• Jean-François Bélanger

Halte au pillage des objets culturels


Christophe Mirmand, préfet de Provence-Alpes Côte-d’Azur et Nathalie Becache, directrice du Service d’Enquêtes Judiciaires des Finances.

26/02/2021 - Pour tenter d’enrayer le pillage des objets patrimoniaux qui s’échangent sur les plateformes de « black market », une première convention vient d’être signée, ce 18 février à Marseille, entre la Région Provence-Alpes-Côte d’Azur et le Service d’Enquêtes Judiciaires des Finances.

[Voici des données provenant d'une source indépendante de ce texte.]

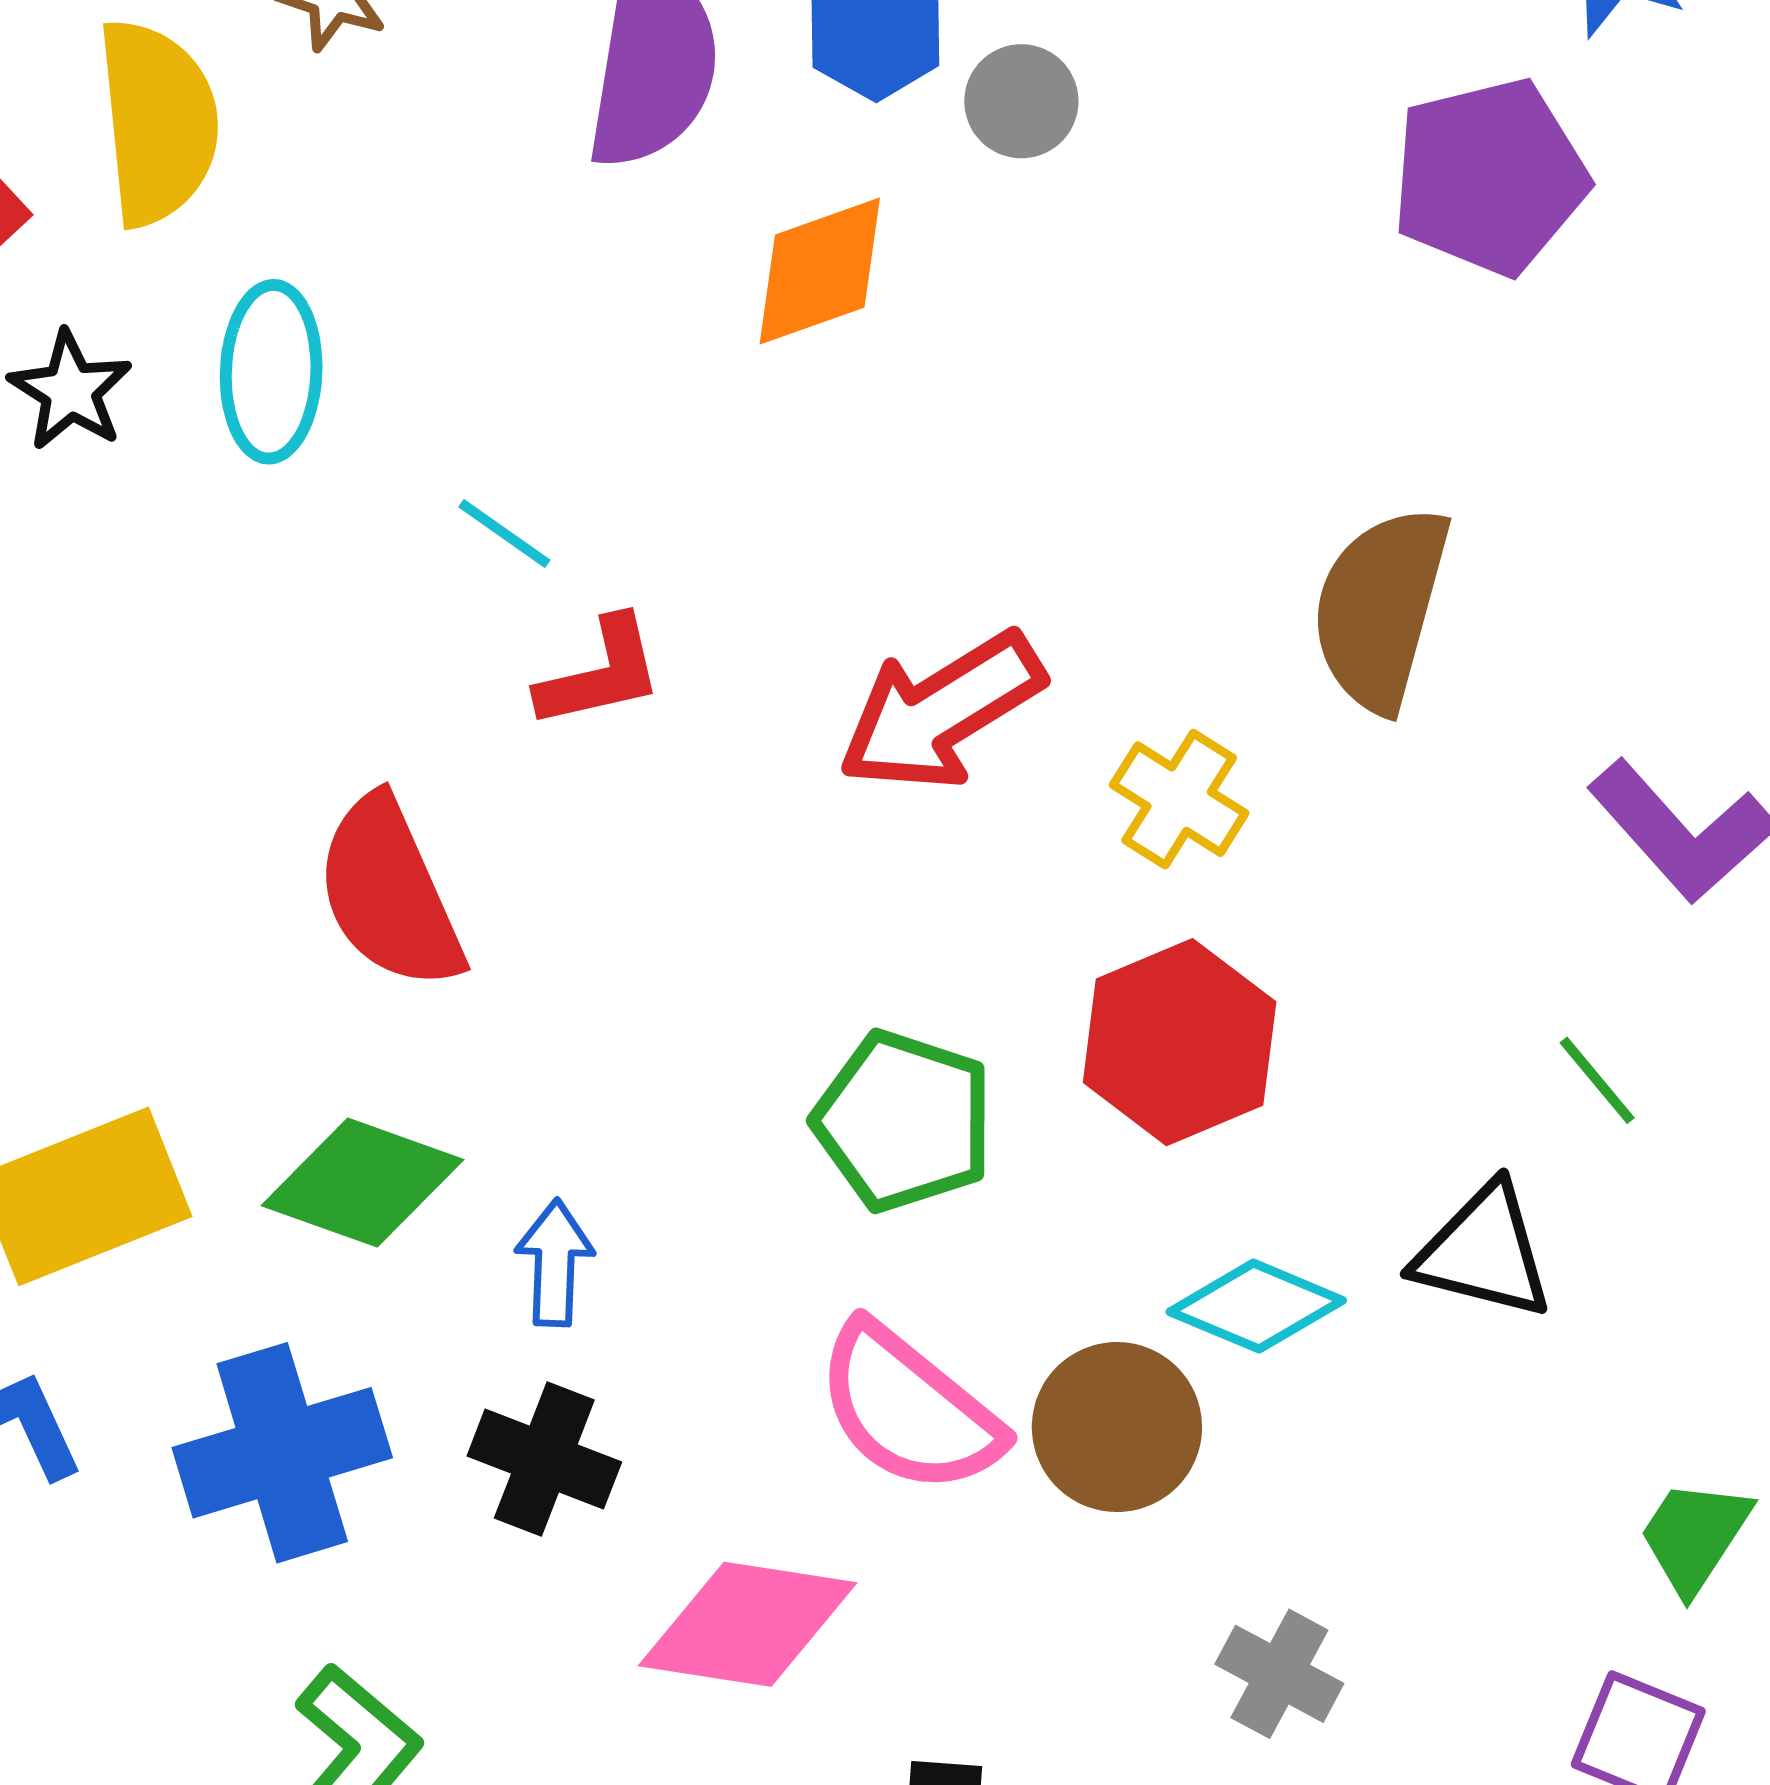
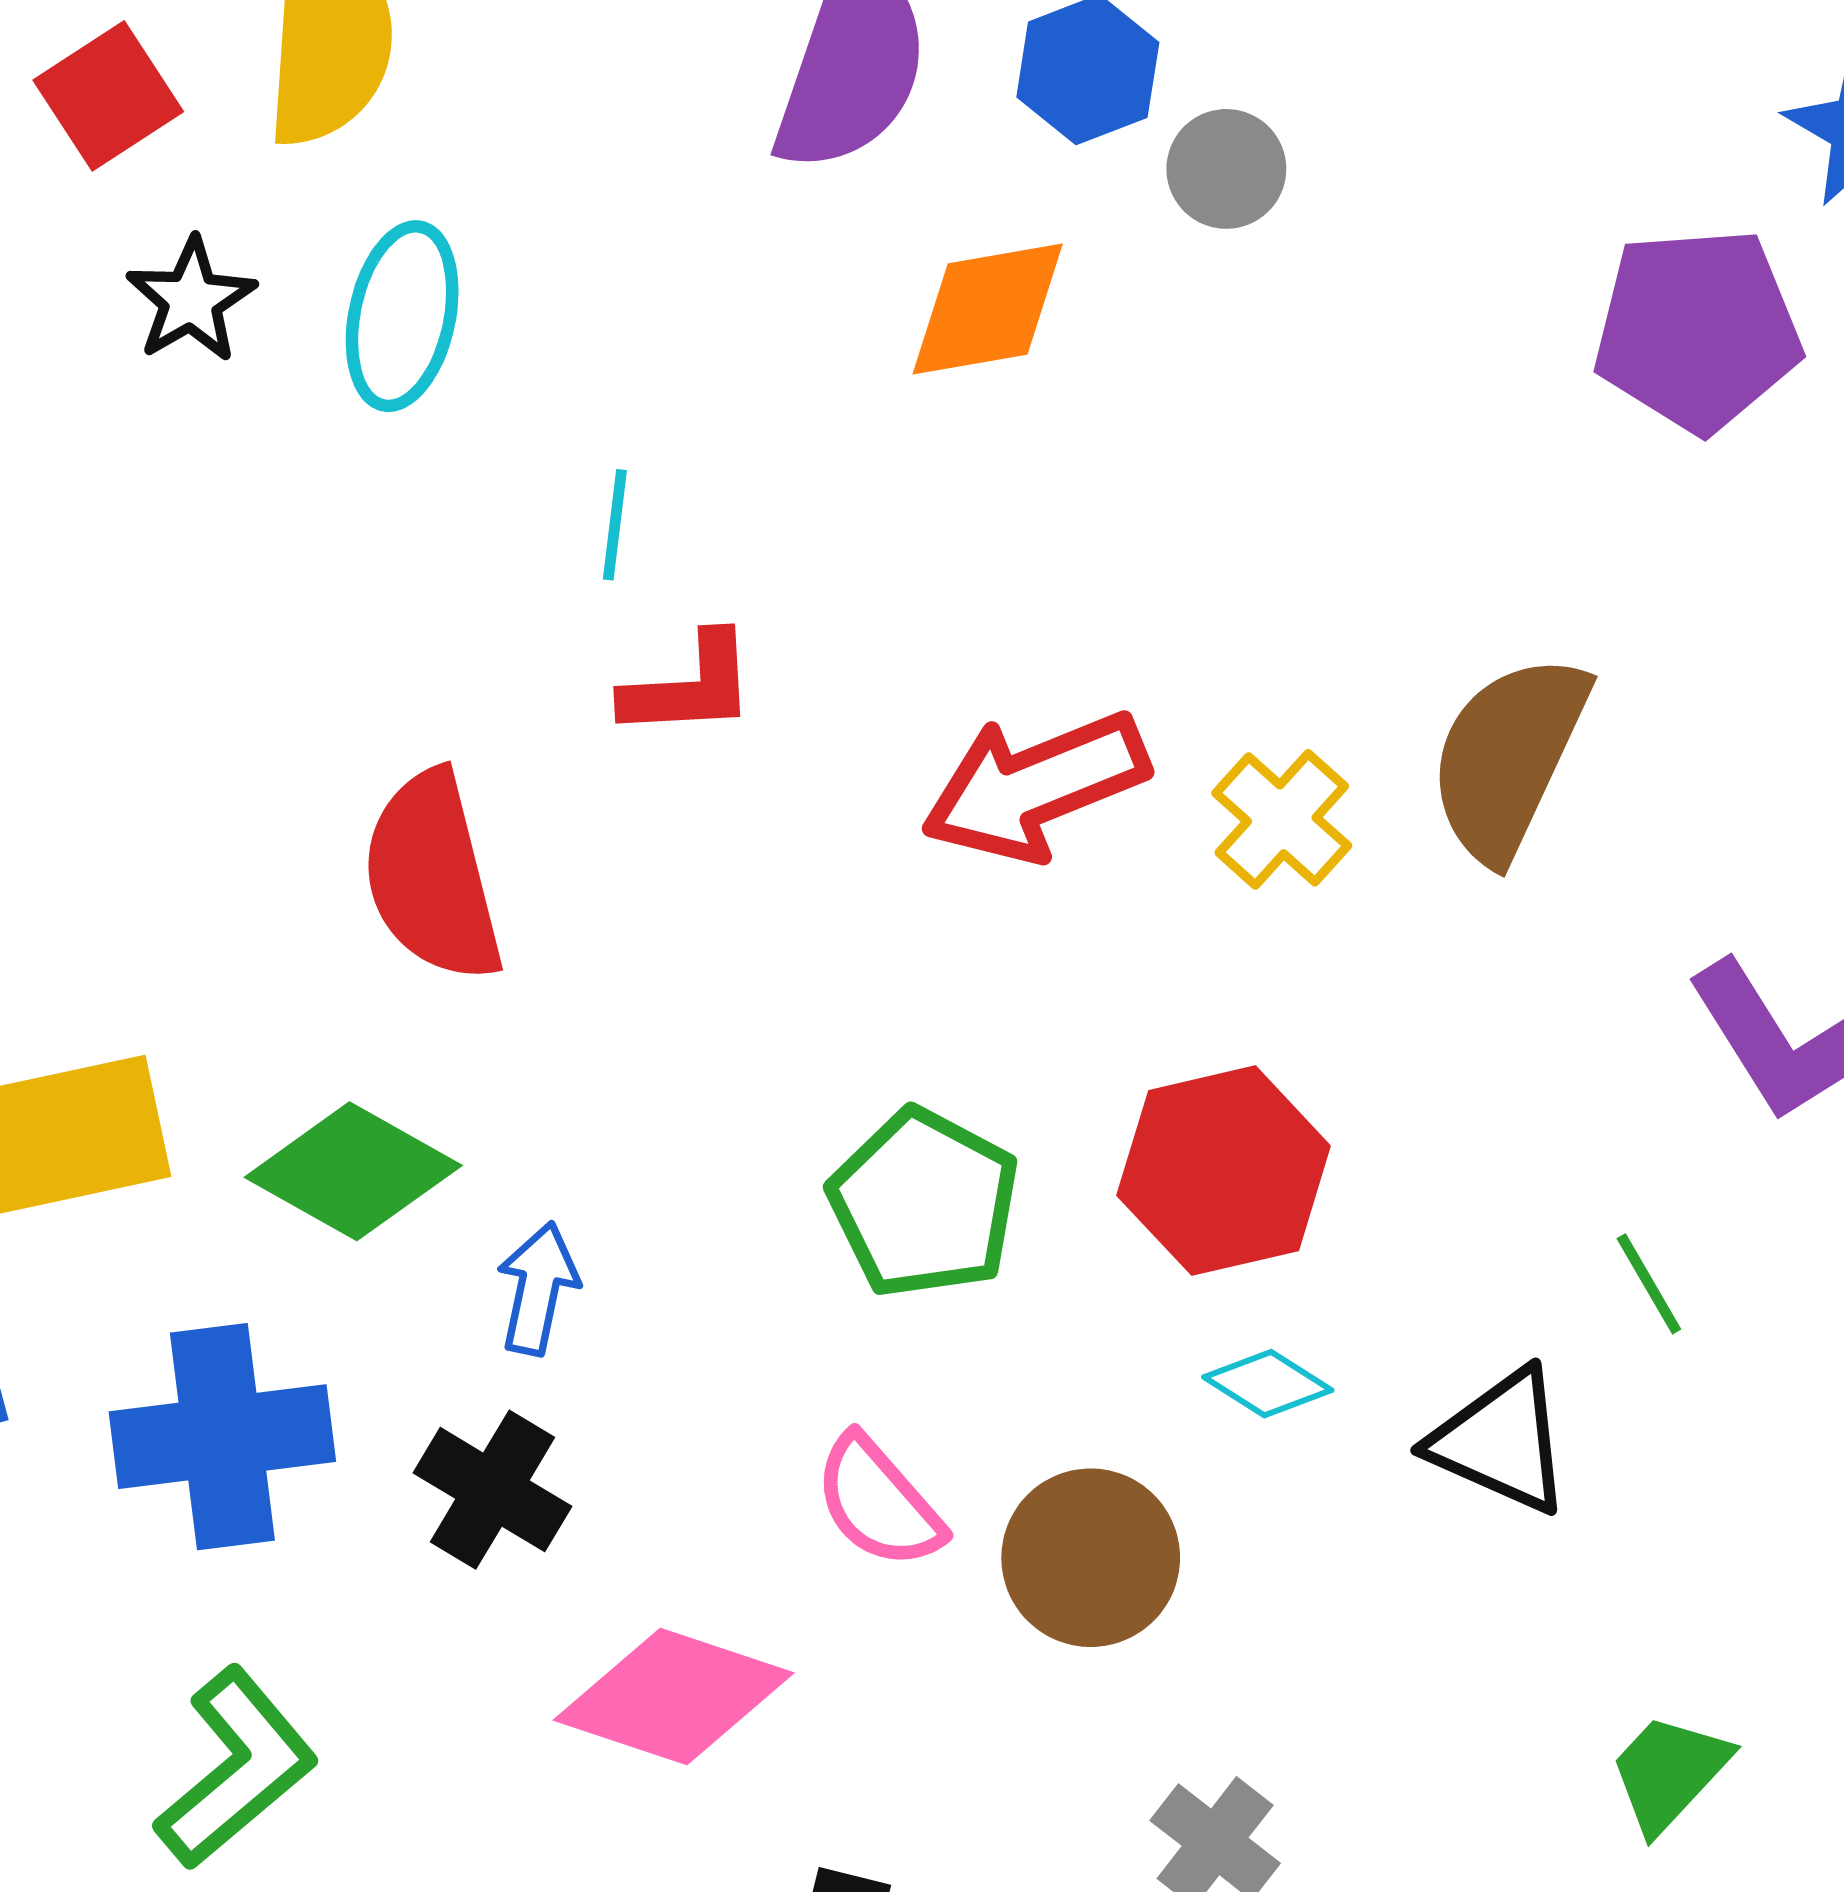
cyan line: (504, 533) -> (615, 525), turned 52
yellow cross: (1179, 799) -> (1282, 819), moved
cyan diamond: (1256, 1306) -> (1268, 1384), moved, size x0.7
pink semicircle: (909, 1409) -> (878, 1502), size x0.7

Pour les scientifiques et les touristes, les biens culturels archéologiques n’ont pas de prix. Ils sont les éléments essentiels d’attractivités des sites archéologiques et des musées. Que ce soit en France ou ailleurs, on se presse pour observer ces objets patrimoniaux qui ont été les témoins de la vie de nos ancêtres.


Mais pour les trafiquants, c’est une autre histoire. « Nous observons sur la planète une convergence entre les trafics d’armes, de drogue et de biens culturels, les deux derniers alimentant le premier », explique Nathalie Becache, directrice du Service d’Enquêtes Judiciaires des Finances. Le terrorisme s’en nourrit.


Cette première convention de coopération entre ces services de l’Etat signée à Marseille s’explique par la situation portuaire de la ville et aussi la richesse de ses sites, elle-même liée à son histoire gréco-romaine. Des caractéristiques qui n’ont pas échappé aux trafiquants.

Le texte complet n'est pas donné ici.